Create an Arrow Coder for Beam that allows us to create Ray Datasets
Opened this issue · 3 comments
This coder is the first step to allow us to create Ray Datasets based on Beam PCollections.
fyi @TheNeuralBit
Thanks, I think it's worth tracking this in a Beam issue as well. Could you provide some references for Ray Datasets that would inform how an Arrow encoded PCollection can integrate with it?
theres's very silly superficial stuff I wrote here: https://docs.google.com/document/d/1DcuKhCPnZezIvu9vFMsM4BRdBv0kgAWewOJqRbS42GI/edit#
Specifically, I would say read_datasource
may be a good point to look at - it spins up several Ray Tasks that read individual blocks. Each block is usually stored as a block of Arrow records.
I suppose an integration we could have is something like:
class RayPCollection(beam.PCollection):
def to_dataset(self):
pipeline_result = self.pipeline.run()
pcoll = pipeline_result.get_pcoll(pcoll)
return ray.data.Dataset(BlockList(pcoll.block_list))
or something like that
Beam has a few utilities to convert to-from Beam and Arrow schemas (see here).
A first step would be to write an ArrowRecordBatchCoder
, which can be constructed with a Beam Schema or an Arrow Schema, where each individual element is an Arrow RecordBatch
- Coder interfaces for Beam - https://github.com/apache/beam/blob/master/sdks/python/apache_beam/coders/coders.py
- An example of a Row Coder (complex) and a VarIntCoder (simple)
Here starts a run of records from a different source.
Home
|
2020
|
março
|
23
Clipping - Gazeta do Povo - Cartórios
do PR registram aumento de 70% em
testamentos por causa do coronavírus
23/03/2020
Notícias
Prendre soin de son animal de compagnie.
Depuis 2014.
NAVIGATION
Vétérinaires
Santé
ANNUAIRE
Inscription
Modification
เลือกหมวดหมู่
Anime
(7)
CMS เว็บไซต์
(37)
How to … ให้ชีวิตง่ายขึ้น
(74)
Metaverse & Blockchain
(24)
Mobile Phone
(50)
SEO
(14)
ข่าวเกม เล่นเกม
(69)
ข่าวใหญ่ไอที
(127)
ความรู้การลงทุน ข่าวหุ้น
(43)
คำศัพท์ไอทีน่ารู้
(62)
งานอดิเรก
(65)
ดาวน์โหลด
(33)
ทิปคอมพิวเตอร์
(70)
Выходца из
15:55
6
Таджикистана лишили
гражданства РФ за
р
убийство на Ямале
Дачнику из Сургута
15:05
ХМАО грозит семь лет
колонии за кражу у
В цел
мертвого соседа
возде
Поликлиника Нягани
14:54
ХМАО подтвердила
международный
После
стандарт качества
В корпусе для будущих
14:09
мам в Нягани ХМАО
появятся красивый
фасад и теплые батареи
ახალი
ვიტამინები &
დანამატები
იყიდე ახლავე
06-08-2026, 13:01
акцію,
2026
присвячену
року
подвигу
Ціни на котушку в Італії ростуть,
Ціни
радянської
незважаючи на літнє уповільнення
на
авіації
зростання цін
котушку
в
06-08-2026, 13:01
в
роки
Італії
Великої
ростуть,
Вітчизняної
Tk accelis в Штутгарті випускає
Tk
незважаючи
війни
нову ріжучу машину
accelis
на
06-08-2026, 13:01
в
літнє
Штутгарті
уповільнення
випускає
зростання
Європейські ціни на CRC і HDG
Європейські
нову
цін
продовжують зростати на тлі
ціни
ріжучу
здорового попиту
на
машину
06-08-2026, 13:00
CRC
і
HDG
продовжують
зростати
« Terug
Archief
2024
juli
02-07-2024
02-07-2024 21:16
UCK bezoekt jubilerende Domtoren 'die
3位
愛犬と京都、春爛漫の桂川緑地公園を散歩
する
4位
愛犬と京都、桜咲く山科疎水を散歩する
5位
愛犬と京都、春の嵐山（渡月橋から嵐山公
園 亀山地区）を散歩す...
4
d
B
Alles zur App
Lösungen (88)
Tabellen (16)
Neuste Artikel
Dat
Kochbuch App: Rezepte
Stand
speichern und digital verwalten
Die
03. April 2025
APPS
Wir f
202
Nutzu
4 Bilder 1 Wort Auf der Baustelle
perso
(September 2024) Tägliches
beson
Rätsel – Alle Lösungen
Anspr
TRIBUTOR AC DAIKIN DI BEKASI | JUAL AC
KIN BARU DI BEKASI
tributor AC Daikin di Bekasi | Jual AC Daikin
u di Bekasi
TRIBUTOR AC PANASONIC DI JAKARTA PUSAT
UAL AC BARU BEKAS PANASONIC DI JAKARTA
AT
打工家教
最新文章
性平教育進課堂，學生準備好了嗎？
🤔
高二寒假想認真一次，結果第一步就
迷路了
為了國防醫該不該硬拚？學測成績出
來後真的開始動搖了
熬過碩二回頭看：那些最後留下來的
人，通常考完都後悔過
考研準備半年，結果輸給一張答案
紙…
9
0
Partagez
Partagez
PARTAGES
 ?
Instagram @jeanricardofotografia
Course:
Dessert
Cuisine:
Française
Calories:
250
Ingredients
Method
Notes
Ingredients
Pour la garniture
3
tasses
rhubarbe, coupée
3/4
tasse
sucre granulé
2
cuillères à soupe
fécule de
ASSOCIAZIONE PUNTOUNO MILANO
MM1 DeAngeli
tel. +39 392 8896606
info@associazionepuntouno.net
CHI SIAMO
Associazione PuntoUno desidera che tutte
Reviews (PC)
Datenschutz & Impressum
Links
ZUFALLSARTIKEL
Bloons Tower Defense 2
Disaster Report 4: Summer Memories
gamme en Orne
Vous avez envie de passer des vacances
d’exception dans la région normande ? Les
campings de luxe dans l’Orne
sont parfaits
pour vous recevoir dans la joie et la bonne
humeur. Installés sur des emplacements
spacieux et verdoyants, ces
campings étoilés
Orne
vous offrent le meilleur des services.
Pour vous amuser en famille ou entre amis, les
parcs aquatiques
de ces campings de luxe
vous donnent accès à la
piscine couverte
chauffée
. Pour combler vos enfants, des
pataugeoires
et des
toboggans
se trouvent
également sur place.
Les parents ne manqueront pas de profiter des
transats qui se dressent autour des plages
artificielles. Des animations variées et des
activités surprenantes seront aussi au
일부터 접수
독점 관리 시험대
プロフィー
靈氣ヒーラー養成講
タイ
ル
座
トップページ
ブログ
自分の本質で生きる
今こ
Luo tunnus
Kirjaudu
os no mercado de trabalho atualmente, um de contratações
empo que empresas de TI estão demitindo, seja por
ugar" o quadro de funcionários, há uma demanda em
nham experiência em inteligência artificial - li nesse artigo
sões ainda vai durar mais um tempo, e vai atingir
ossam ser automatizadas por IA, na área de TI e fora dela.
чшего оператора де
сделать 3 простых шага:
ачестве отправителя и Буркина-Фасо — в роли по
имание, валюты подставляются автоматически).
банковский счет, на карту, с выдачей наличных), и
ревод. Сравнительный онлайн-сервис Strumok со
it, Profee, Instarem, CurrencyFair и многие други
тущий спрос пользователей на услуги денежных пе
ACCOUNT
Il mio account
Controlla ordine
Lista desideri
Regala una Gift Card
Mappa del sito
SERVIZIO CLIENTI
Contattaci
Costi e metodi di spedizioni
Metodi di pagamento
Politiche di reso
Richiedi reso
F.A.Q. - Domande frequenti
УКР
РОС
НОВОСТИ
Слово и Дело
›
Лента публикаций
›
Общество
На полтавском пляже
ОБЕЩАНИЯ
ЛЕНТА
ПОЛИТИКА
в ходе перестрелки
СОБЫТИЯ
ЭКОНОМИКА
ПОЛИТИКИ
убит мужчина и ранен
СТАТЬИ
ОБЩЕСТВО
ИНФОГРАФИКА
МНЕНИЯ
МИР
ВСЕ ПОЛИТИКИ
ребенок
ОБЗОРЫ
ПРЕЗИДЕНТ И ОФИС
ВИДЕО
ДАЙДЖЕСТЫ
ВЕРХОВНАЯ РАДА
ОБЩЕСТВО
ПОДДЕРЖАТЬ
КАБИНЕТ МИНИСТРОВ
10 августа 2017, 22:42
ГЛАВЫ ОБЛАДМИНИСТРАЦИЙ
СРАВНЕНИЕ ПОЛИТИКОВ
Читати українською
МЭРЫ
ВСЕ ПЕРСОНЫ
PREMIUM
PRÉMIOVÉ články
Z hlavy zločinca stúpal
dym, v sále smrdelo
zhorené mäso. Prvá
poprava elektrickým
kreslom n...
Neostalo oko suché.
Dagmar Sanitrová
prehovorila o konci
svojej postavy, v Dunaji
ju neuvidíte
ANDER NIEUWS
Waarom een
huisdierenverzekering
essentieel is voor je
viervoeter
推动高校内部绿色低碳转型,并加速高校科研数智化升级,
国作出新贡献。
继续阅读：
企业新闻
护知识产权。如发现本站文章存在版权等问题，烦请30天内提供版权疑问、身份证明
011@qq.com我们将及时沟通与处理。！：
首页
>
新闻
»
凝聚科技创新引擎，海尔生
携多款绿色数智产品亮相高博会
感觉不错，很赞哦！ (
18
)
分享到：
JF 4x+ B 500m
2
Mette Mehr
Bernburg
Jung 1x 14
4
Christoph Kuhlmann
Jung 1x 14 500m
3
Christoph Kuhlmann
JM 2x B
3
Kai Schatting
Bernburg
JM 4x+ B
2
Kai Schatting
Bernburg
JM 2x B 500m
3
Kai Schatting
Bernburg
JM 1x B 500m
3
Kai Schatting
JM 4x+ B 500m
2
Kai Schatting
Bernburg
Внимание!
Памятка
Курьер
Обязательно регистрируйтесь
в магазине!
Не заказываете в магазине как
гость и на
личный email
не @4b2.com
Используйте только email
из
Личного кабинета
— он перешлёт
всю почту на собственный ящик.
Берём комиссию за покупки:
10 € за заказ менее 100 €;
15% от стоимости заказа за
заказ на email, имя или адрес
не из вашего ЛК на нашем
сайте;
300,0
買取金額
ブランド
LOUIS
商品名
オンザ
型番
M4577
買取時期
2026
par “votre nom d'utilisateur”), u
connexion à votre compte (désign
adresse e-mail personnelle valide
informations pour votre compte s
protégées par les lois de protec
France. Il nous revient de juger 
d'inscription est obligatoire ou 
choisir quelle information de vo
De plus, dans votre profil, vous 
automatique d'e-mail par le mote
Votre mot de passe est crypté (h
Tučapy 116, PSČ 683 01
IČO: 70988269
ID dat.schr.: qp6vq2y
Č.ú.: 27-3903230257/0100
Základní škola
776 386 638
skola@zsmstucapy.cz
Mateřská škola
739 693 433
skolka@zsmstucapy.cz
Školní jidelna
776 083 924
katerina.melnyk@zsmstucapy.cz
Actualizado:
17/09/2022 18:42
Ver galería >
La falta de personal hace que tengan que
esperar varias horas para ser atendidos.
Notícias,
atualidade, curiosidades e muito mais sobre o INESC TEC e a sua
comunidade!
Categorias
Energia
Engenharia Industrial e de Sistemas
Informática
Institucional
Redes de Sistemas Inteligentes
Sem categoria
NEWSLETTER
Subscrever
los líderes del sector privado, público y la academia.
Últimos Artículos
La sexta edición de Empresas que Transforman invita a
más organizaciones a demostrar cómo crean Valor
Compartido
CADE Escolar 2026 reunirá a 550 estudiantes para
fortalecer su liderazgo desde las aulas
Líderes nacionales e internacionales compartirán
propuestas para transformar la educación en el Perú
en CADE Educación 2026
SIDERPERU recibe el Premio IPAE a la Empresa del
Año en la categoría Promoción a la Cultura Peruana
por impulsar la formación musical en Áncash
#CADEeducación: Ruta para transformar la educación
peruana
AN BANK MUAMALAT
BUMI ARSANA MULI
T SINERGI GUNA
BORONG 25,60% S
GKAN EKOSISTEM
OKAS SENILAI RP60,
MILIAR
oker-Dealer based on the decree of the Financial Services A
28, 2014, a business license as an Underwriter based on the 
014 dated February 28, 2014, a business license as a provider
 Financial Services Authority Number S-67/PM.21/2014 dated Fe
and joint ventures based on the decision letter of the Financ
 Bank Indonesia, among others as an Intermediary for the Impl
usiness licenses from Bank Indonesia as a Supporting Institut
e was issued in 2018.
And then we can write a simple PTransform that takes a Beam PCollection of rows with schema, into a Beam PCollection where each element is an Arrow RecordBatch. (and viceversa)
Then it becomes easier to pass this to Ray's Datasets (and also into Beam from Datasets).
A second step could be to encode Beam Rows as batches of Arrow Records, but we can think about that once we do the first step.